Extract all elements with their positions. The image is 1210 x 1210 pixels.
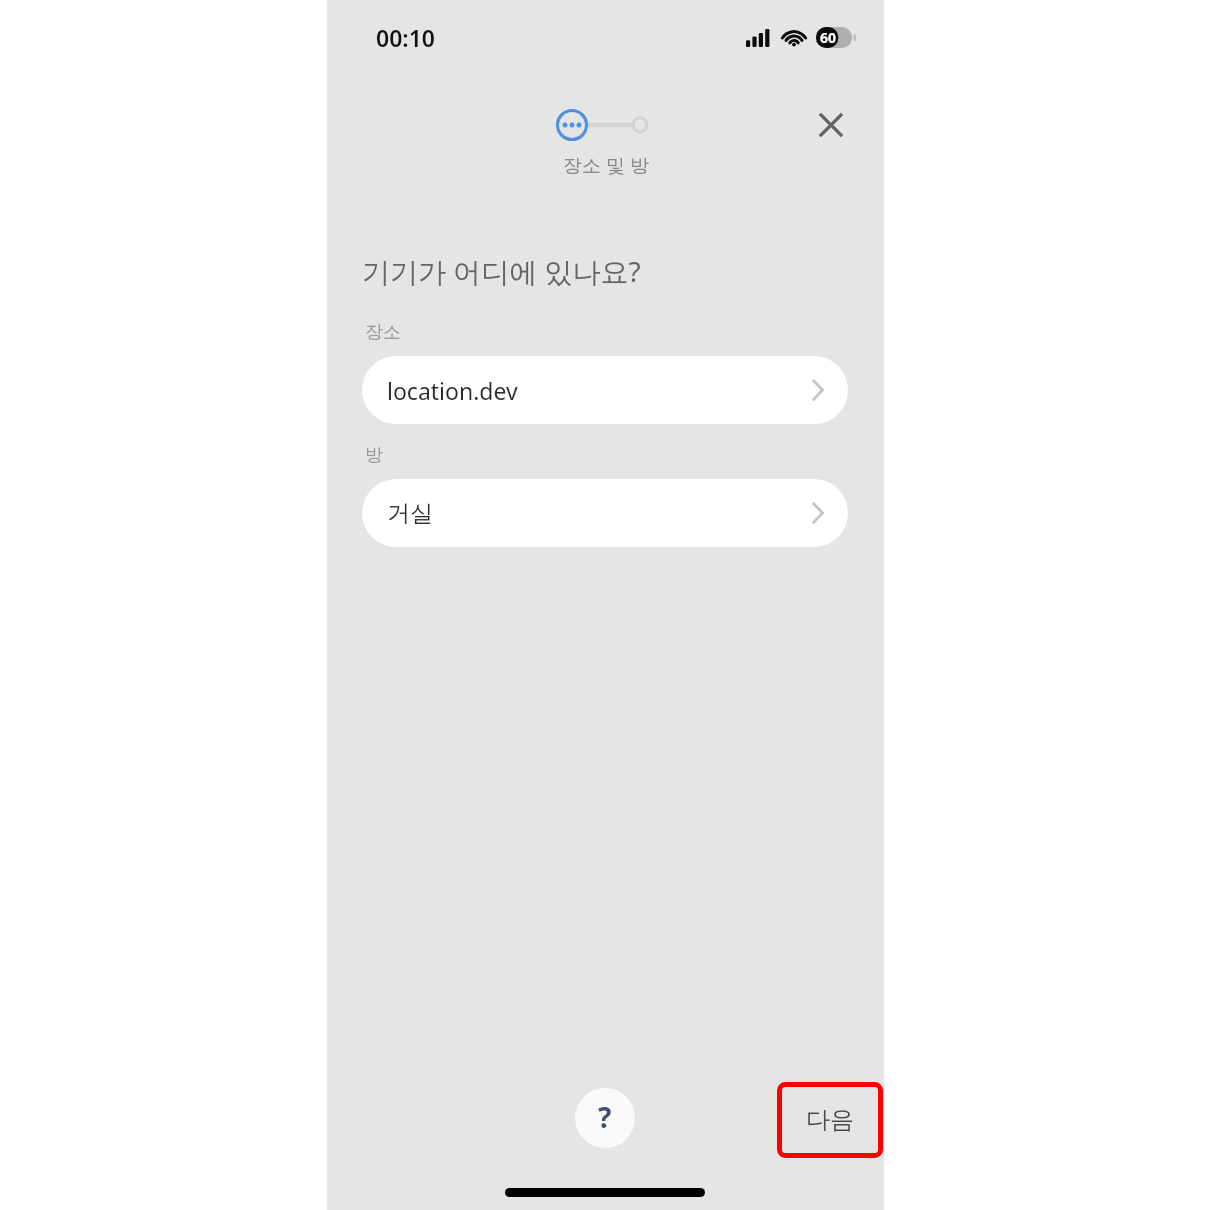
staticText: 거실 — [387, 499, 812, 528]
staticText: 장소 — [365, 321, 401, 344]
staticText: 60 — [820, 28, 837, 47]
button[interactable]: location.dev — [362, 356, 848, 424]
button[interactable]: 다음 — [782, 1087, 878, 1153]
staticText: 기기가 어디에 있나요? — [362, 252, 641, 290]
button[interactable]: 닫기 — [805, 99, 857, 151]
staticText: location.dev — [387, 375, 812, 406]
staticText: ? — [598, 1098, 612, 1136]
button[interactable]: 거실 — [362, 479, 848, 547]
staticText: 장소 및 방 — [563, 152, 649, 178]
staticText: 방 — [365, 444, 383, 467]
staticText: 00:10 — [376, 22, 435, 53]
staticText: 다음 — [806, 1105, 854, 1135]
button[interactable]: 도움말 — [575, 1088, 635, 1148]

**Exercise directions**:
The answer is the whole listing retyped exactly, with pictures omitted.

**Reply to the task**:
Extract all elements with their positions. The image is 1210 x 1210 pixels.
staticText: 거실 — [387, 499, 812, 528]
staticText: 장소 — [365, 321, 401, 344]
staticText: 60 — [820, 28, 837, 47]
button[interactable]: location.dev — [362, 356, 848, 424]
button[interactable]: 다음 — [782, 1087, 878, 1153]
staticText: 기기가 어디에 있나요? — [362, 252, 641, 290]
button[interactable]: 닫기 — [805, 99, 857, 151]
staticText: location.dev — [387, 375, 812, 406]
staticText: ? — [598, 1098, 612, 1136]
button[interactable]: 거실 — [362, 479, 848, 547]
staticText: 장소 및 방 — [563, 152, 649, 178]
staticText: 방 — [365, 444, 383, 467]
staticText: 00:10 — [376, 22, 435, 53]
staticText: 다음 — [806, 1105, 854, 1135]
button[interactable]: 도움말 — [575, 1088, 635, 1148]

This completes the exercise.